LONDON (Reuters) -Global stocks rose on Tuesday, while gold edged up on the back of a weaker dollar, ahead of U.S. inflation figures that could set the tone for trading in a week filled with central bank meetings.
The U.S. Federal Reserve is widely expected to keep rates on hold Wednesday, with the spotlight squarely on comments from Chair Jerome Powell during his news conference and the central bank’s economic projections.
Before that, the U.S. Labor Department’s Consumer Price Index (CPI) report on Tuesday is expected to show inflation still cooling, but staying well above the Fed’s 2% annual target, with core CPI expected to come in at 4%.
Equities have rattled higher, while bond yields have fallen in recent weeks on the back of growing investor conviction that interest rates are about to fall quite swiftly, as the U.S. economy in particular coasts towards a soft landing.
“The market, in my view, now wants to enjoy a bit of a rally on the back of increasing Fed rate-cut expectations. The problem I have now is I think we’ve basically reached the limit of how much the Fed can cut, i.e., what’s priced into the curve without introducing a significant recession risk,” said Kallum Pickering, senior economist at Berenberg.
Caution among investors has tempered volatility.
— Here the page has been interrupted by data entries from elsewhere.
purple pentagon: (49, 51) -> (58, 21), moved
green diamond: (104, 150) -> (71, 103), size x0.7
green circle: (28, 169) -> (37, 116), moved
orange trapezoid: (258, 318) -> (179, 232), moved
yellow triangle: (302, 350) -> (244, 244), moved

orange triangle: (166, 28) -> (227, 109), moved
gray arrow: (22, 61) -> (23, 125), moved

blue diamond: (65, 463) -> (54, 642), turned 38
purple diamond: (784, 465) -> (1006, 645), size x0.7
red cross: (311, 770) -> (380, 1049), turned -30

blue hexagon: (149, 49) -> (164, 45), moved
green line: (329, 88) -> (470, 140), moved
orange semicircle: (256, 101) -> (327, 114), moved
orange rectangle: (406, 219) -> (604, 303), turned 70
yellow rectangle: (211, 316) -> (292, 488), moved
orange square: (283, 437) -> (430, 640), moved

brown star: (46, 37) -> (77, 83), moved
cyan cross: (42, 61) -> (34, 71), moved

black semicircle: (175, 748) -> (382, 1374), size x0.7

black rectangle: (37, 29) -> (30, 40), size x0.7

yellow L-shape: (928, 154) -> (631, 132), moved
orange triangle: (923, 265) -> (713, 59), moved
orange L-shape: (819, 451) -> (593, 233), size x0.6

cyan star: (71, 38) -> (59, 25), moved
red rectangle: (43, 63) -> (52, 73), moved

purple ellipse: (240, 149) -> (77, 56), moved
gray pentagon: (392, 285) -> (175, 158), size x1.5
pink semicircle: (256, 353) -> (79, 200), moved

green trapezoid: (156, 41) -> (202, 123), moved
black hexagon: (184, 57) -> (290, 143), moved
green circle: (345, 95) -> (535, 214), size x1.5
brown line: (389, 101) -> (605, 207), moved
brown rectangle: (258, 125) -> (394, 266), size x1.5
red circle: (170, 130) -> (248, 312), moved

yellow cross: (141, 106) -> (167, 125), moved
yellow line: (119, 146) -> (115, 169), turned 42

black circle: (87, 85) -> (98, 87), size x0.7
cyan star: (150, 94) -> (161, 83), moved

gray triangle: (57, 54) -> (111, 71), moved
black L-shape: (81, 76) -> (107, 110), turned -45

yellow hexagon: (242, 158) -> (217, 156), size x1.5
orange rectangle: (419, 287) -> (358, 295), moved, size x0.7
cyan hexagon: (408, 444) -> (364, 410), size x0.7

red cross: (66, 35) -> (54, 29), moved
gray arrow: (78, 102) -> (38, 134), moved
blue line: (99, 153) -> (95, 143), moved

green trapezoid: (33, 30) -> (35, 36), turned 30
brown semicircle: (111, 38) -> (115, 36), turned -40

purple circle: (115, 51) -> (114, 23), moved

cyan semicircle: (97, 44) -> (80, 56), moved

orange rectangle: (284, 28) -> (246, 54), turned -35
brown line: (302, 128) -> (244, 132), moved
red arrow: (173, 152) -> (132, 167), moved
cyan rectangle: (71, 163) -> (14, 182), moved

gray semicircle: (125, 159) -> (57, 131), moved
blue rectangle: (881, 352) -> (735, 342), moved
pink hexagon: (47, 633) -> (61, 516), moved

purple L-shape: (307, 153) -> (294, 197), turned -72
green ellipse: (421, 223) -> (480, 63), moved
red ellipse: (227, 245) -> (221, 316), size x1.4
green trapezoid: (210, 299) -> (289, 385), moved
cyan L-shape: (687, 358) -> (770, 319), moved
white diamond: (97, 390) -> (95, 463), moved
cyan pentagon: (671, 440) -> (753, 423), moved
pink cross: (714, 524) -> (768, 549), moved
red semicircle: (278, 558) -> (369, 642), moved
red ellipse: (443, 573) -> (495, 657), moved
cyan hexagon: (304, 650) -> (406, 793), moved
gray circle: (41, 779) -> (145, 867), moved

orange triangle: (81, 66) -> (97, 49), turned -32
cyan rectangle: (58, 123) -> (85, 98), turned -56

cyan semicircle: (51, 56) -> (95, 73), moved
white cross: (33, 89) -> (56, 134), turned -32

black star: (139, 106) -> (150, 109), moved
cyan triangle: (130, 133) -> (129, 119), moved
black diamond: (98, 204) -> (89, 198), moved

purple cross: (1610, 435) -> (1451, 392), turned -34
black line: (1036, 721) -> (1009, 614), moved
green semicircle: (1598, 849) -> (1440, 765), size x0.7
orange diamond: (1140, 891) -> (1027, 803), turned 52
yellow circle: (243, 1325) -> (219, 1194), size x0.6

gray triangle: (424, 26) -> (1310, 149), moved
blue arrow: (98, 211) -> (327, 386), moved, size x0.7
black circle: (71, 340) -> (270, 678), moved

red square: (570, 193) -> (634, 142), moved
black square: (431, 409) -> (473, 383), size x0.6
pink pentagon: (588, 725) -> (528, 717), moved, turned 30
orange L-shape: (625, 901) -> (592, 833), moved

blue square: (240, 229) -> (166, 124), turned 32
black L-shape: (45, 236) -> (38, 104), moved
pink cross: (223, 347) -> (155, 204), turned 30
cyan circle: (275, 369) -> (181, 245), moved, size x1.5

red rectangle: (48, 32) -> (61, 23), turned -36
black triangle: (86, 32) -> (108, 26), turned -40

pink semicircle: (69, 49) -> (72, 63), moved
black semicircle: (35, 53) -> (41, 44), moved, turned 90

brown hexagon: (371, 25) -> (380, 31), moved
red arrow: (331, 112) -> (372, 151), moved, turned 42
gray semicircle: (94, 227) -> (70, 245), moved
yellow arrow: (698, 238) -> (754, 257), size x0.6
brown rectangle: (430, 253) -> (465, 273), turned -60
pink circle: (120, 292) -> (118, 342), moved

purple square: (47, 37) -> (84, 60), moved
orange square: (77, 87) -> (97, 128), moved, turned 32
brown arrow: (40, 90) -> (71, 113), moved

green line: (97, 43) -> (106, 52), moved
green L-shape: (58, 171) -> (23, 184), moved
Headline inflation has cooled more quickly than many expected, including consumers, who a year ago predicted price pressures would be running at a rate of 4.2% at this point, versus 3.2% right now, based on the University of Michigan’s monthly one-year inflation expectations index.
But other components of the CPI report have proven far stickier. One such gauge, the owners’ equivalent rent – which measures the change in the cost of shelter for homeowners – is at 6.8%, having peaked only in April this year at 8.2%, compared with the peak in the headline at 9.1% back in April 2022. Wage growth has slowed, but is still at 4%.
The MSCI All-World index, which is trading around four-month highs, was up 0.2%. In Europe, the STOXX 600 (STOXX) was broadly steady close to 22-month highs, while U.S. index futures were flat on the day.
Markets are now pricing in a 48% chance of a rate cut in March compared with 57% a week earlier, according to the CME FedWatch tool. Futures show traders expect at least four quarter-point cuts next year.
FAST AND LOOSE
Financial conditions have loosened since the Fed met in November and that will most likely influence the central bank’s thinking, analysts said.
“The Fed will feel that it cannot afford to have financial conditions ease further, as that could potentially re-accelerate labour demand and put renewed upward pressure on the rate of consumer inflation,” said Erik Weisman, chief economist and portfolio manager at MFS Investment Management. “Whether the market takes the hint remains to be seen and will likely be driven by the unfolding macro data more than Fed jawboning.”
In a busy week for central banks, the European Central Bank, Bank of England, Norges Bank and the Swiss National Bank all meet on Thursday.
The yield on 10-year Treasury notes fell 5.4 basis points to 4.2% after lacklustre three- and 10-year note auctions on Monday.
Investors were reluctant to buy Treasuries in the auctions given thinner liquidity with the inflation data and the Fed meeting coming up.
The Treasury Department will sell $21 billion in 30-year reopened bonds on Tuesday, after Monday’s auction of $50 billion in reopened three-year notes and $37 billion in 10-year notes.
In currency markets, the yen recovered some of the previous day’s losses, which were triggered by a Bloomberg report that cited sources as saying Bank of Japan officials saw little need to exit their negative-rates policy straight away. The yen surged last week against the dollar, driven by brief optimism that a shift could come as early as this month.
The yen strengthened 0.7% to 145.15 per dollar, recouping most of Monday’s 0.8% decline. The BOJ meets next week. [FRX/]
The dollar index, which measures the U.S. currency against six others, fell 0.3% to 103.75.
Gold edged higher after touching a three-week low in the previous session and was last up 0.4% at $1,988 an ounce, while Brent crude futures fell 0.4% to $75.70 a barrel.